At the square dance social, everything electronic seems to have stopped working, including a hearing aid, telephone and wrist watches. The next cut away shows a police car pulling up with the siren sounding. Cars run partly upon electricity (to turn the engine over) and would not work. In addition, the siren would not work.
While electronic devices use electricity to operate, not everything that uses electricity is electronic. This is certainly true of automobile starting systems of the era. Since the system was quite simple and isolated in the vehicle, it's possible that it might remain unaffected. Electronic devices were not that common in the early fifties.

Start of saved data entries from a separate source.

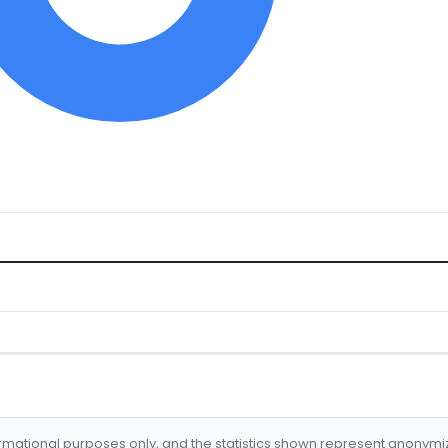
formational purposes only, and the statistics shown represent anonym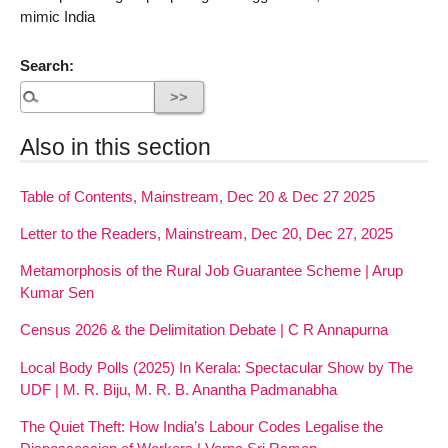
mimic India
Search:
Also in this section
Table of Contents, Mainstream, Dec 20 & Dec 27 2025
Letter to the Readers, Mainstream, Dec 20, Dec 27, 2025
Metamorphosis of the Rural Job Guarantee Scheme | Arup
Kumar Sen
Census 2026 & the Delimitation Debate | C R Annapurna
Local Body Polls (2025) In Kerala: Spectacular Show by The
UDF | M. R. Biju, M. R. B. Anantha Padmanabha
The Quiet Theft: How India’s Labour Codes Legalise the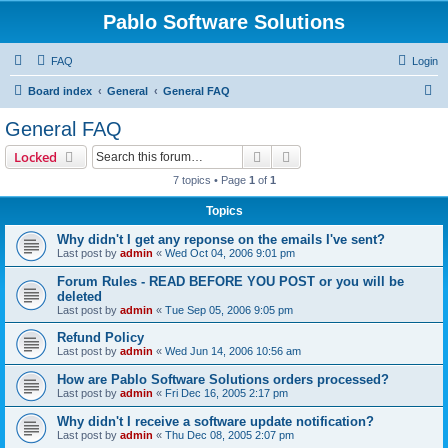
Pablo Software Solutions
FAQ
Login
S
Board index
General
General FAQ
e
General FAQ
a
Search
Advanced search
Locked
r
7 topics • Page
1
of
1
c
Topics
h
Why didn't I get any reponse on the emails I've sent?
Last post by
admin
«
Wed Oct 04, 2006 9:01 pm
Forum Rules - READ BEFORE YOU POST or you will be
deleted
Last post by
admin
«
Tue Sep 05, 2006 9:05 pm
Refund Policy
Last post by
admin
«
Wed Jun 14, 2006 10:56 am
How are Pablo Software Solutions orders processed?
Last post by
admin
«
Fri Dec 16, 2005 2:17 pm
Why didn't I receive a software update notification?
Last post by
admin
«
Thu Dec 08, 2005 2:07 pm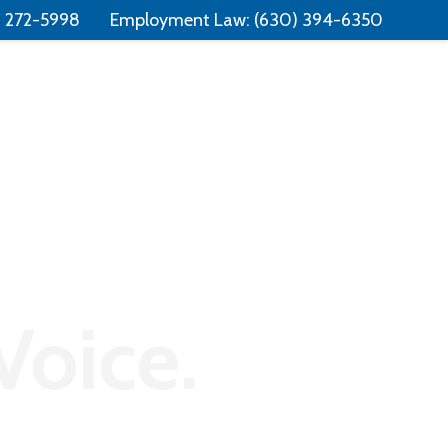
Free Consultation:
📞 (331) 321-4748
) 272-5998
Employment Law:
(630) 394-6350
Consumer Law
Contact
Voice.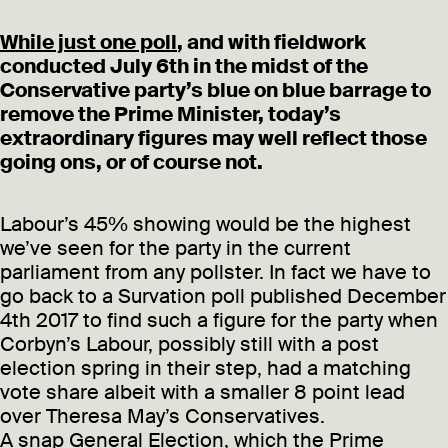
While just one poll
, and with fieldwork
conducted July 6th in the midst of the
Conservative party’s blue on blue barrage to
remove the Prime Minister, today’s
extraordinary figures may well reflect those
going ons, or of course not.
Labour’s 45% showing would be the highest
we’ve seen for the party in the current
parliament from any pollster. In fact we have to
go back to a Survation poll published December
4th 2017 to find such a figure for the party when
Corbyn’s Labour, possibly still with a post
election spring in their step, had a matching
vote share albeit with a smaller 8 point lead
over Theresa May’s Conservatives.
A snap General Election, which the Prime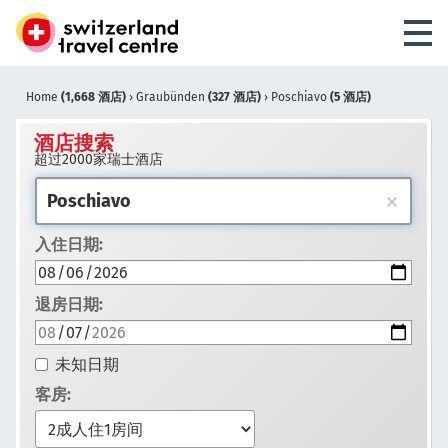
Home
(1,668 酒店)
›
Graubünden
(327 酒店)
›
Poschiavo
(5 酒店)
酒店搜索
超过2000家瑞士酒店
入住日期:
退房日期:
未知日期
客房: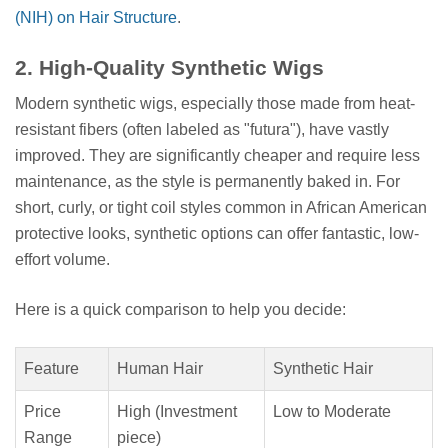
(NIH) on Hair Structure
.
2. High-Quality Synthetic Wigs
Modern synthetic wigs, especially those made from heat-
resistant fibers (often labeled as "futura"), have vastly
improved. They are significantly cheaper and require less
maintenance, as the style is permanently baked in. For
short, curly, or tight coil styles common in African American
protective looks, synthetic options can offer fantastic, low-
effort volume.
Here is a quick comparison to help you decide:
Feature
Human Hair
Synthetic Hair
Price
High (Investment
Low to Moderate
Range
piece)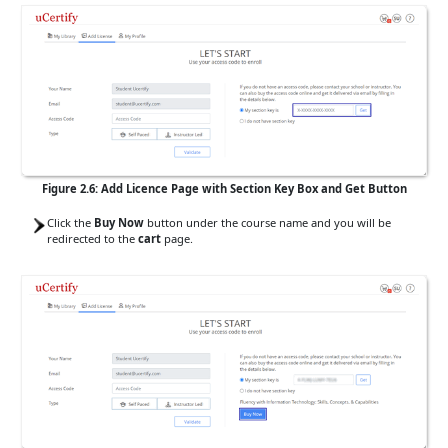
Figure 2.6: Add Licence Page with Section Key Box and Get Button
Click the
Buy Now
button under the course name and you will be
redirected to the
cart
page.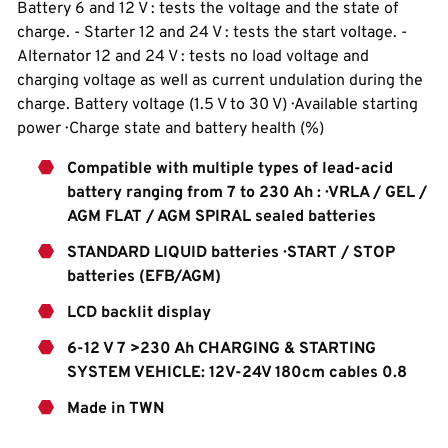
Battery 6 and 12 V : tests the voltage and the state of
charge. - Starter 12 and 24 V : tests the start voltage. -
Alternator 12 and 24 V : tests no load voltage and
charging voltage as well as current undulation during the
charge. Battery voltage (1.5 V to 30 V) · Available starting
power · Charge state and battery health (%)
Compatible with multiple types of lead-acid
battery ranging from 7 to 230 Ah : · VRLA / GEL /
AGM FLAT / AGM SPIRAL sealed batteries
STANDARD LIQUID batteries · START / STOP
batteries (EFB/AGM)
LCD backlit display
6-12 V 7 >230 Ah CHARGING & STARTING
SYSTEM VEHICLE: 12V-24V 180cm cables 0.8
Made in TWN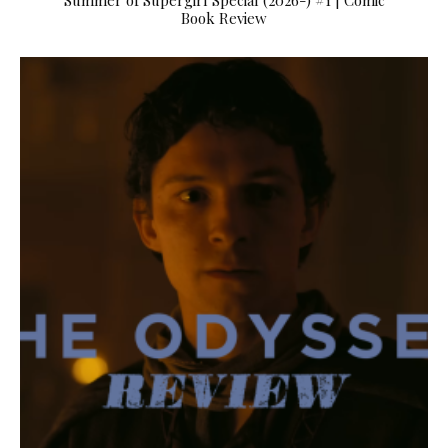
Summer of Supergirl Special (2026-) #1 | Comic
Book Review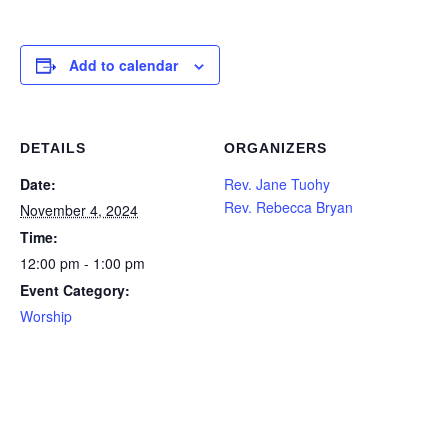
Add to calendar
DETAILS
ORGANIZERS
Date:
Rev. Jane Tuohy
Rev. Rebecca Bryan
November 4, 2024
Time:
12:00 pm - 1:00 pm
Event Category:
Worship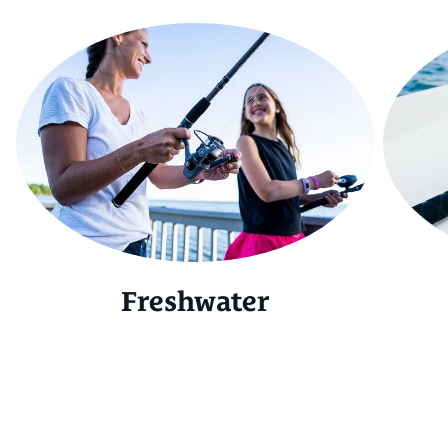
Freshwater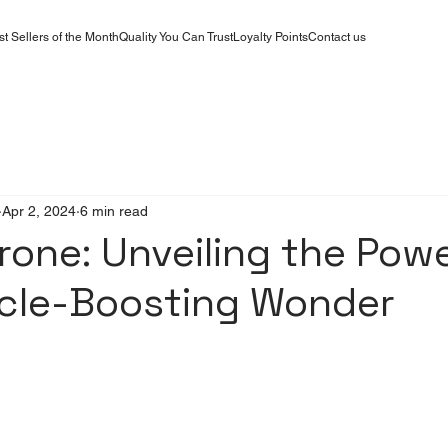
st Sellers of the Month
Quality You Can Trust
Loyalty Points
Contact us
Apr 2, 2024
6 min read
rone: Unveiling the Powe
scle-Boosting Wonder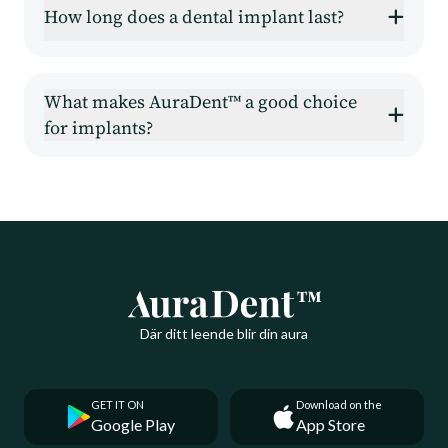
How long does a dental implant last?
What makes AuraDent™ a good choice
for implants?
Där ditt leende blir din aura
GET IT ON
Download on the
Google Play
App Store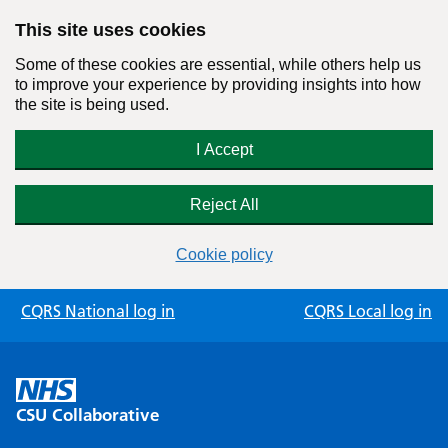
This site uses cookies
Some of these cookies are essential, while others help us
to improve your experience by providing insights into how
the site is being used.
I Accept
Reject All
Cookie policy
Skip
CQRS National log in
CQRS Local log in
to
content
CSU Collaborative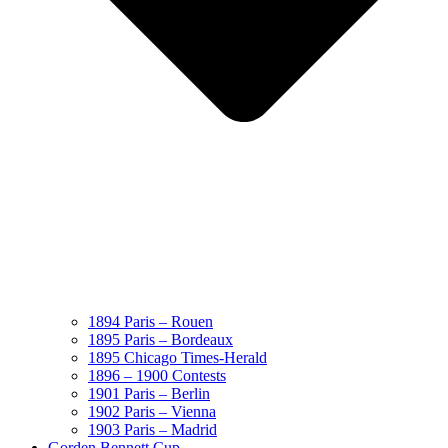
1894 Paris – Rouen
1895 Paris – Bordeaux
1895 Chicago Times-Herald
1896 – 1900 Contests
1901 Paris – Berlin
1902 Paris – Vienna
1903 Paris – Madrid
Gorden Bennett Cup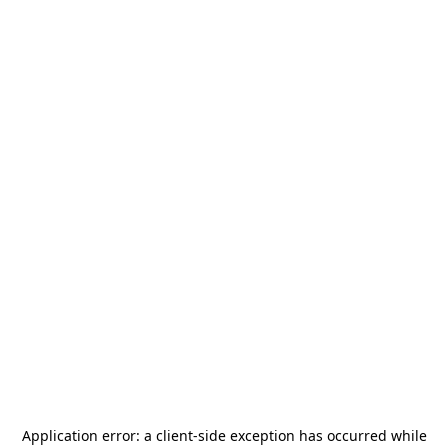
Application error: a
client
-side exception has occurred while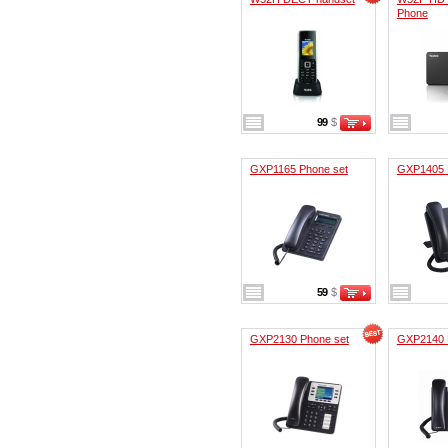
Phone
99
$
GXP1165 Phone set
GXP1405 
59
$
GXP2130 Phone set
GXP2140 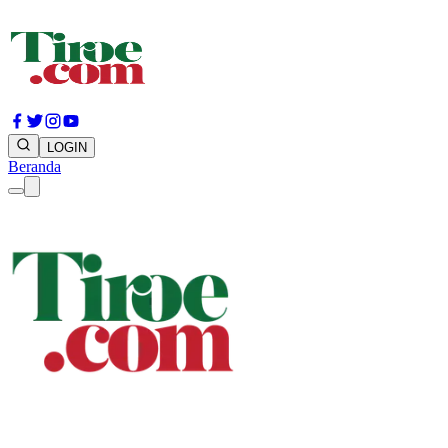
LOGIN
Beranda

The radio reporter records his final lines into his tape recorder. Sylvia and Clayton comment to each other on what the reporter has just said. Yet they are 30 to 40 feet away from the reporter, and nowhere near him. Additionally, there is a lot of hustle and bustle going on between where Clayton, Sylvia and the reporter are standing, so they should not have been able to hear what the reporter said.
(at around 24 mins) A news reporter is describing what he's seeing as he looks in the distance at the site of the alien "meteor." Suddenly there's a bright green light, obviously from the aliens, but the actor (evidently as a reflex) looks up and to his left in the direction of the off-camera light source, and then quickly back to the aliens.
When Dr Forrester enters the first church looking for Sylvia, the doors close behind him automatically. But the door was opened wide enough to show a lack of a pneumatic door mechanism, the only device available in the 50's that could close a door that heavy.
When Forrester is flying the Army plane he and Sylvia found, he's shown (from the pilot's point of view) nearly hitting a tree. The camera then cuts back to him and Sylvia as he steers the plane, then again shifts to the pilot's view as he veers past a hill with the Martian machines suddenly on the right, then steers left toward another tree, which he crashes into - and which is obviously the same shot of the same tree he had been shown almost striking a moment before.
The goof items below may give away important plot points.
As a trained scientist of the 20th century, Dr. Forrester would be aware of the germ theory and the potential for the transmission of deadly micro-organisms between the aliens and humans. Yet, he touches, directly with his hands, both the alien electronic eye, and the Martian's arm protruding from the saucer hatch, without even wearing gloves as a safety precaution.
In the last scene, in the close shot of the war machine's open hatch, one clearly sees the Martian's arm creep slowly across the hatch itself. However, in the reverse angle wide shot through the underside of the war machine of people approaching the Martian, instead of creeping along the hatch, the Martian's arm and wiggling fingers are seen stretching straight out horizontally from the hatch opening, virtually touching the underside of the ship.
Intellectually, the aliens are clearly much more advanced than human civilization and have seemingly conquered the incredible complexities of interstellar/interplanetary travel. With all their apparent intellectual superiority, isn't it rather odd that they did not consider the obvious possibility (extreme likelihood?) that Earth would harbor microbes adverse to their health?